- Task details
Set every entry down again exactly, excluding any pictures.
--- Recorded data ---
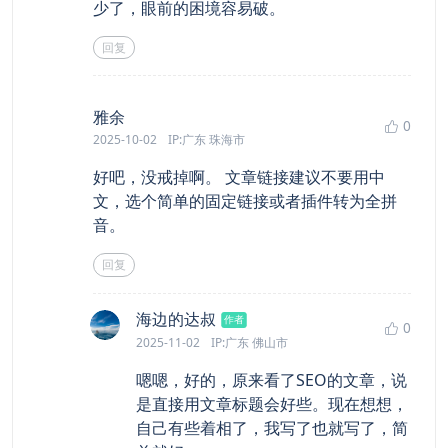
少了，眼前的困境容易破。
回复
says:
雅余
0
2025-10-02
IP:广东 珠海市
好吧，没戒掉啊。 文章链接建议不要用中
文，选个简单的固定链接或者插件转为全拼
音。
回复
says:
海边的达叔
作者
0
2025-11-02
IP:广东 佛山市
嗯嗯，好的，原来看了SEO的文章，说
是直接用文章标题会好些。现在想想，
自己有些着相了，我写了也就写了，简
---
- Answer box
少了，眼前的困境容易破。
回复
says:
雅余
0
2025-10-02
IP:广东 珠海市
好吧，没戒掉啊。 文章链接建议不要用中
文，选个简单的固定链接或者插件转为全拼
音。
回复
says:
海边的达叔
作者
0
2025-11-02
IP:广东 佛山市
嗯嗯，好的，原来看了SEO的文章，说
是直接用文章标题会好些。现在想想，
自己有些着相了，我写了也就写了，简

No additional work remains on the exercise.